Deep Reinforcement Learning with Double Q-learning

Abstract: The popular Q-learning algorithm is known to overestimate action values under certain conditions. It was not previously known whether, in practice, such overestimations are common, whether they harm performance, and whether they can generally be prevented. In this paper, we answer all these questions affirmatively. In particular, we first show that the recent DQN algorithm, which combines Q-learning with a deep neural network, suffers from substantial overestimations in some games in the Atari 2600 domain. We then show that the idea behind the Double Q-learning algorithm, which was introduced in a tabular setting, can be generalized to work with large-scale function approximation.

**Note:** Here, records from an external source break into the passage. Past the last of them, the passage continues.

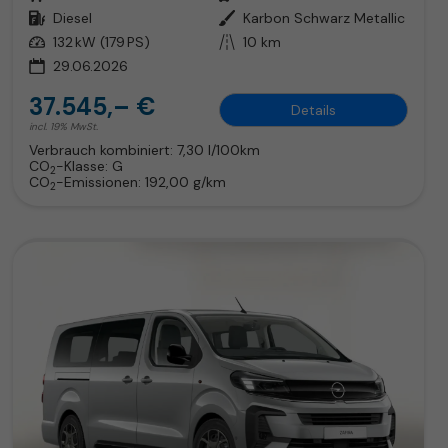
Kraftstoff
Diesel
Außenfarbe
Karbon Schwarz Metallic
Leistung
132 kW (179 PS)
Kilometerstand
10 km
29.06.2026
37.545,– €
Details
incl. 19% MwSt.
Verbrauch kombiniert:
7,30 l/100km
CO
-Klasse:
G
2
CO
-Emissionen:
192,00 g/km
2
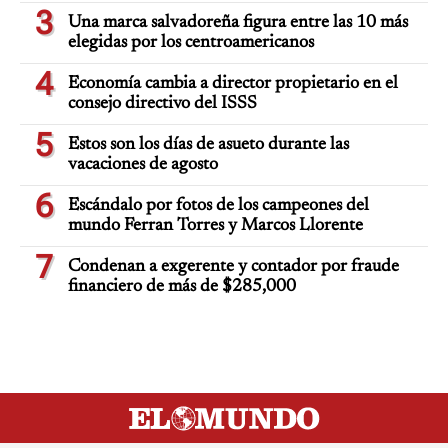
3
Una marca salvadoreña figura entre las 10 más
elegidas por los centroamericanos
4
Economía cambia a director propietario en el
consejo directivo del ISSS
5
Estos son los días de asueto durante las
vacaciones de agosto
6
Escándalo por fotos de los campeones del
mundo Ferran Torres y Marcos Llorente
7
Condenan a exgerente y contador por fraude
financiero de más de $285,000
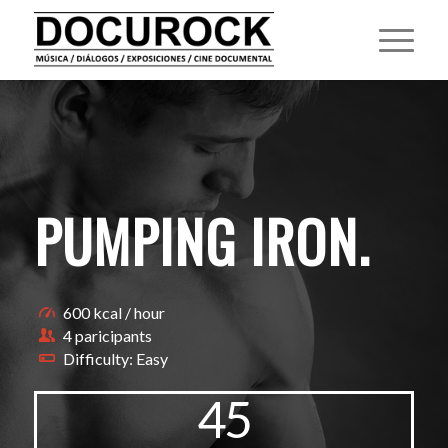
PUMPING IRON
.
600 kcal / hour
4 paricipants
Difficulty: Easy
45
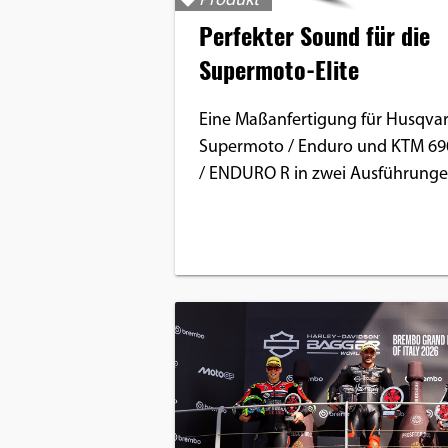
Produkt
Perfekter Sound für die
Supermoto-Elite
Eine Maßanfertigung für Husqva
Supermoto / Enduro und KTM 69
/ ENDURO R in zwei Ausführung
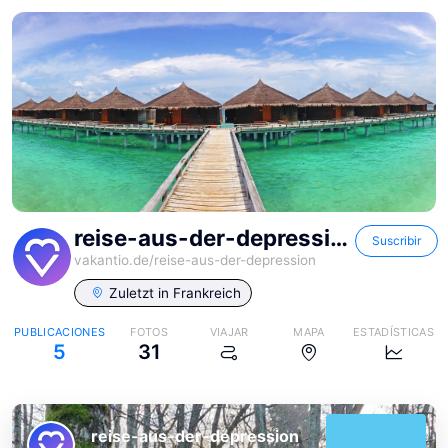
reise-aus-der-depression
Suscribir
vakantio.de/
reise-aus-der-depression
Zuletzt in
Frankreich
PUBLICACIONES
FOTOS
VIAJAR
MAPA
ESTADÍSTICAS
5
31
reise-aus-der-depression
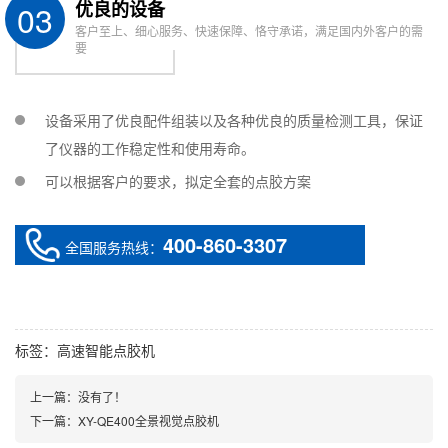
03
优良的设备
consumption
客户至上、细心服务、快速保障、恪守承诺，满足国内外客户的需
工作环境温度
要
Operating
10-40℃
temperature
设备采用了优良配件组装以及各种优良的质量检测工具，保证
工作环境湿度
了仪器的工作稳定性和使用寿命。
Operating
20-90% no condensation
可以根据客户的要求，拟定全套的点胶方案
humidity
外型尺寸
约
约
400-860-3307
Overall
全国服务热线：
W700*L1130*H1700mm
W900*L1250*H1700
dimension
重量 Weight
约350kg around350kg
约500kg around500k
标签：
高速智能点胶机
上一篇：没有了！
下一篇：
XY-QE400全景视觉点胶机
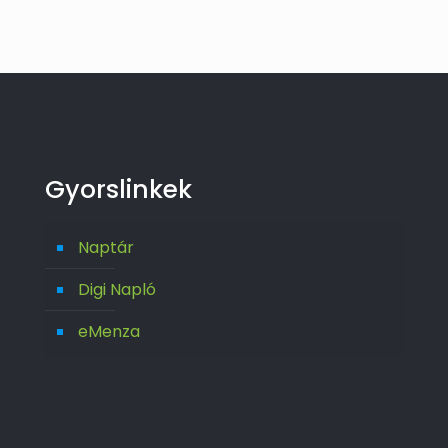
Gyorslinkek
Naptár
Digi Napló
eMenza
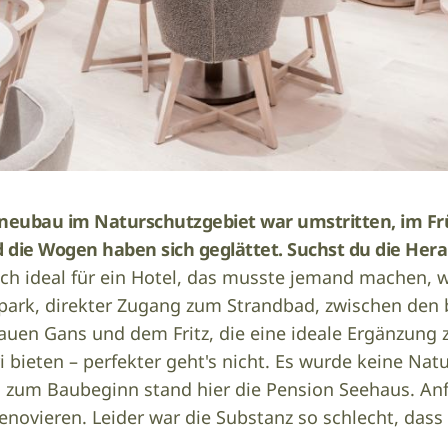
neubau im Naturschutzgebiet war umstritten, im Frü
d die Wogen haben sich geglättet. Suchst du die Her
ach ideal für ein Hotel, das musste jemand machen, 
epark, direkter Zugang zum Strandbad, zwischen den 
lauen Gans und dem Fritz, die eine ideale Ergänzun
 bieten – perfekter geht's nicht. Es wurde keine Natu
s zum Baubeginn stand hier die Pension Seehaus. An
novieren. Leider war die Substanz so schlecht, dass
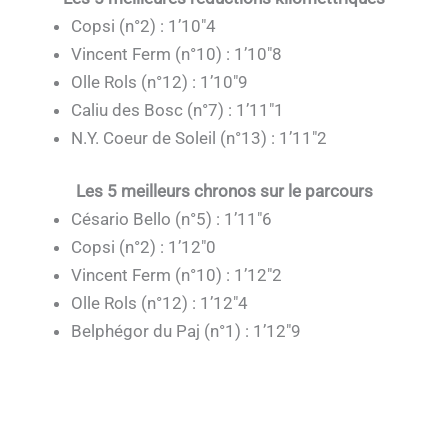
Copsi (n°2) : 1’10″4
Vincent Ferm (n°10) : 1’10″8
Olle Rols (n°12) : 1’10″9
Caliu des Bosc (n°7) : 1’11″1
N.Y. Coeur de Soleil (n°13) : 1’11″2
Les 5 meilleurs chronos sur le parcours
Césario Bello (n°5) : 1’11″6
Copsi (n°2) : 1’12″0
Vincent Ferm (n°10) : 1’12″2
Olle Rols (n°12) : 1’12″4
Belphégor du Paj (n°1) : 1’12″9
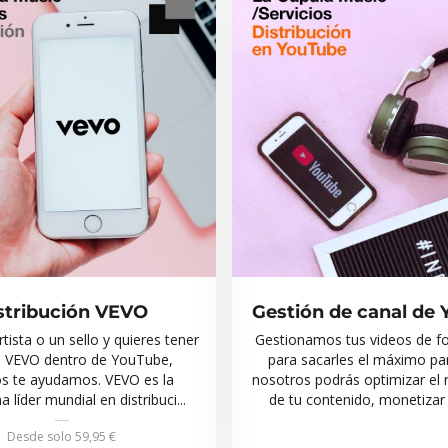
stribución VEVO
Gestión de canal de
rtista o un sello y quieres tener
Gestionamos tus videos de f
l VEVO dentro de YouTube,
para sacarles el máximo pa
s te ayudamos. VEVO es la
nosotros podrás optimizar el 
 líder mundial en distribuci...
de tu contenido, monetizar y
Desde solo
59,95 €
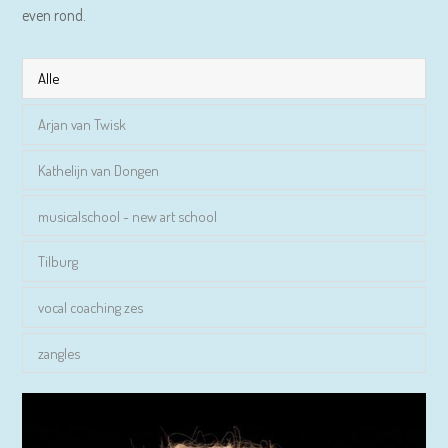
even rond.
Alle
Arjan van Twisk
Kathelijn van Dongen
musicalschool - new art school
Tilburg
vocal coaching zes
zangles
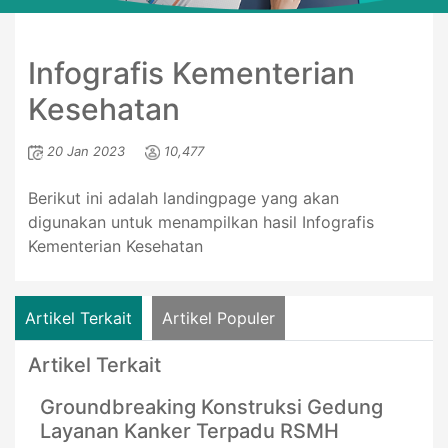
Infografis Kementerian
Kesehatan
20 Jan 2023
10,477
Berikut ini adalah landingpage yang akan
digunakan untuk menampilkan hasil Infografis
Kementerian Kesehatan
Artikel Terkait
Artikel Populer
Artikel Terkait
Groundbreaking Konstruksi Gedung
Layanan Kanker Terpadu RSMH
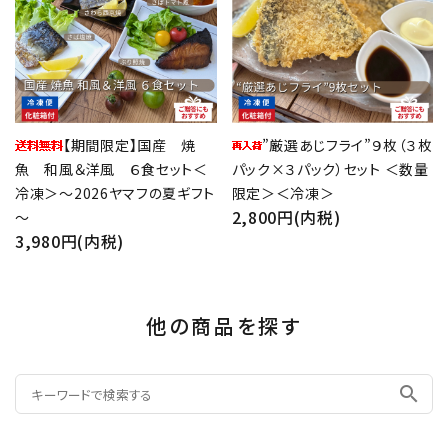
【期間限定】国産 焼
”厳選あじフライ”９枚（３枚
魚 和風＆洋風 ６食セット＜
パック×３パック）セット ＜数量
冷凍＞～2026ヤマフの夏ギフト
限定＞＜冷凍＞
2,800円(内税)
～
3,980円(内税)
他の商品を探す
search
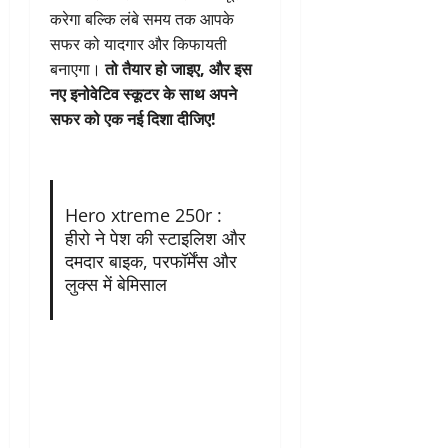
करेगा बल्कि लंबे समय तक आपके
सफर को यादगार और किफायती
बनाएगा।
तो तैयार हो जाइए, और इस
नए इनोवेटिव स्कूटर के साथ अपने
सफर को एक नई दिशा दीजिए!
Hero xtreme 250r :
हीरो ने पेश की स्टाइलिश और
दमदार बाइक, परफॉर्मेंस और
लुक्स में बेमिसाल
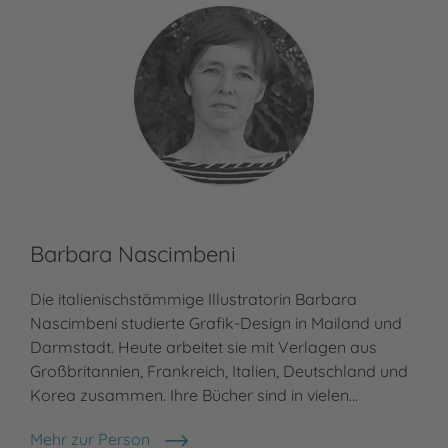
Barbara Nascimbeni
Die italienischstämmige Illustratorin Barbara
Nascimbeni studierte Grafik-Design in Mailand und
Darmstadt. Heute arbeitet sie mit Verlagen aus
Großbritannien, Frankreich, Italien, Deutschland und
Korea zusammen. Ihre Bücher sind in vielen…
Mehr zur Person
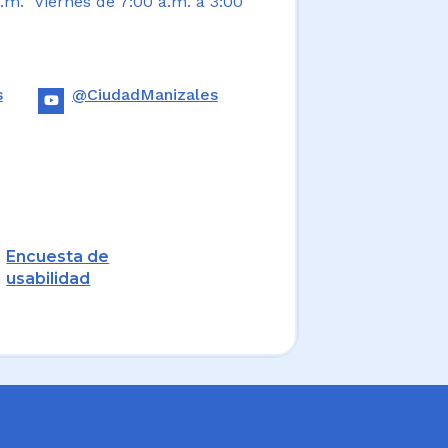
.m. Viernes de 7:00 a.m. a 3:00
s
@CiudadManizales
Encuesta de
usabilidad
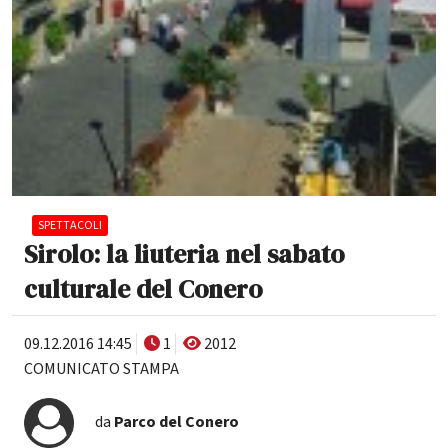
SPETTACOLI
Sirolo: la liuteria nel sabato
culturale del Conero
09.12.2016 14:45
1
2012
COMUNICATO STAMPA
da
Parco del Conero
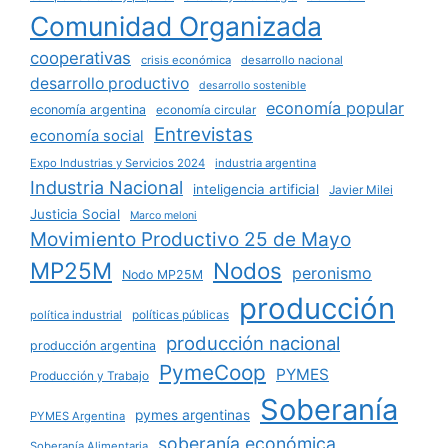
Comunidad Organizada
cooperativas
crisis económica
desarrollo nacional
desarrollo productivo
desarrollo sostenible
economía popular
economía argentina
economía circular
Entrevistas
economía social
Expo Industrias y Servicios 2024
industria argentina
Industria Nacional
inteligencia artificial
Javier Milei
Justicia Social
Marco meloni
Movimiento Productivo 25 de Mayo
MP25M
Nodos
peronismo
Nodo MP25M
producción
políticas públicas
política industrial
producción nacional
producción argentina
PymeCoop
PYMES
Producción y Trabajo
Soberanía
pymes argentinas
PYMES Argentina
soberanía económica
Soberanía Alimentaria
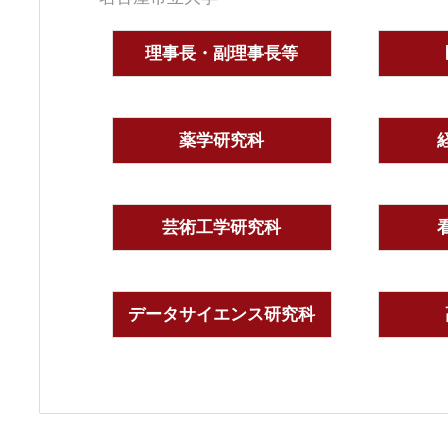
理事長・副理事長等
薬学研究科
芸術工学研究科
データサイエンス研究科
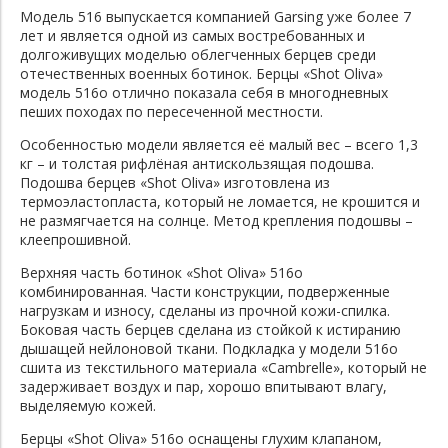
Модель 516 выпускается компанией Garsing уже более 7
лет и является одной из самых востребованных и
долгоживущих моделью облегченных берцев среди
отечественных военных ботинок. Берцы «Shot Oliva»
модель 516o отлично показала себя в многодневных
пеших походах по пересеченной местности.
Особенностью модели является её малый вес – всего 1,3
кг – и толстая рифлёная антискользящая подошва.
Подошва берцев «Shot Oliva» изготовлена из
термоэластопласта, который не ломается, не крошится и
не размягчается на солнце. Метод крепления подошвы –
клеепрошивной.
Верхняя часть ботинок «Shot Oliva» 516o
комбинированная. Части конструкции, подверженные
нагрузкам и износу, сделаны из прочной кожи-спилка.
Боковая часть берцев сделана из стойкой к истиранию
дышащей нейлоновой ткани. Подкладка у модели 516o
сшита из текстильного материала «Cambrelle», который не
задерживает воздух и пар, хорошо впитывают влагу,
выделяемую кожей.
Берцы «Shot Oliva» 516o оснащены глухим клапаном,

We propose a specific adaptation to the DQN algorithm and show that the resulting algorithm not only reduces the observed overestimations, as hypothesized, but that this also leads to much better performance on several games.

Preview

PDF Thumbnail

Synopsis

Overview

  • Keywords: Deep Reinforcement Learning, Double Q-learning, Q-learning, Atari 2600, Overestimation
  • Objective: Investigate the overestimation issues in Q-learning and propose a solution through Double Q-learning adapted for deep learning.
  • Hypothesis: Overestimations in Q-learning negatively affect performance, and these can be mitigated using Double Q-learning techniques.

Background

  • Preliminary Theories:

    • Q-learning: A reinforcement learning algorithm that estimates the value of actions to derive optimal policies based on cumulative rewards.
    • Overestimation Bias: A phenomenon where the estimated action values are systematically higher than their true values, leading to suboptimal policy decisions.
    • Double Q-learning: An extension of Q-learning that uses two value functions to decouple action selection from action evaluation, reducing overestimation bias.
  • Prior Research:

    • 1993: Thrun and Schwartz identified issues with function approximation in reinforcement learning, highlighting the risks of overestimation.
    • 2010: Van Hasselt introduced Double Q-learning to address overestimation in tabular settings.
    • 2015: Mnih et al. developed the Deep Q-Network (DQN), which combined Q-learning with deep learning, achieving significant performance on Atari games but still faced overestimation issues.

Methodology

  • Key Ideas:

    • Double DQN: A modified version of DQN that implements Double Q-learning principles, using a target network to evaluate the greedy policy determined by the online network.
    • Experience Replay: A technique where past experiences are stored and sampled to improve learning stability and efficiency.
    • Target Network: A separate network that stabilizes learning by providing consistent target values during updates.
  • Experiments:

    • Evaluated on the Atari 2600 games using the Arcade Learning Environment.
    • Compared performance metrics between DQN and Double DQN across multiple games, measuring the impact of overestimation on policy quality.
    • Conducted ablation studies to analyze the effects of different components of the algorithm.
  • Implications: The design of Double DQN allows for more accurate value estimates and improved policy learning without significantly increasing computational complexity.

Findings

  • Outcomes:

    • DQN exhibited substantial overestimations in action values, negatively impacting performance in various Atari games.
    • Double DQN effectively reduced overestimations, leading to improved scores and more stable learning across all tested games.
    • The results indicated that overestimations were not just artifacts of specific games but a general issue in Q-learning implementations.
  • Significance: This research demonstrated that addressing overestimation biases in reinforcement learning algorithms can lead to significant improvements in policy performance, challenging previous assumptions about the robustness of Q-learning.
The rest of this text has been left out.